Segment Open

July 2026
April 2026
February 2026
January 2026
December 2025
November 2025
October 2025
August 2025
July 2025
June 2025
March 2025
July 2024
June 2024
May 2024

Segment Closed
Segment Open

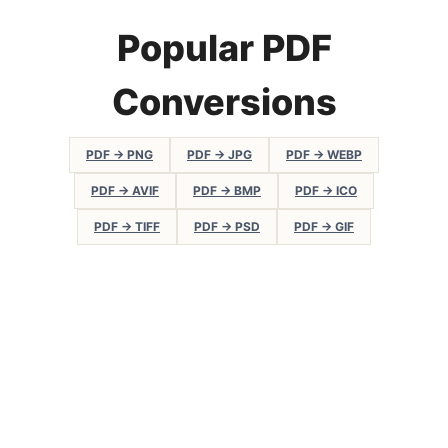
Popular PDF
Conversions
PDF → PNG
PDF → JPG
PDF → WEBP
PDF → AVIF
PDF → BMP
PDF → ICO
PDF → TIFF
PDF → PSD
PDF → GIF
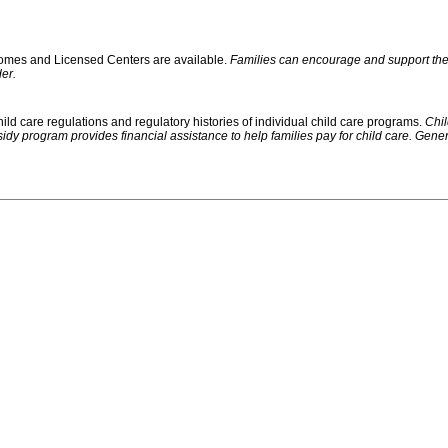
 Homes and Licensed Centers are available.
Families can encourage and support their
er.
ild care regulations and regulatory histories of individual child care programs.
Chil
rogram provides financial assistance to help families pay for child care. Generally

Segment Closed
Segment Open

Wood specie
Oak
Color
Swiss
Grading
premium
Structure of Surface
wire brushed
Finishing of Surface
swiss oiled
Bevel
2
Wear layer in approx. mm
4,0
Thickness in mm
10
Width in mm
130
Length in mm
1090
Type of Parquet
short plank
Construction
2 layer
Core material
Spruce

Segment Closed

#### TASK TO CARRY OUT:
Each line above holding the string "child" counts once; please report the total and nothing more.

#### WRITTEN SOLUTION:
2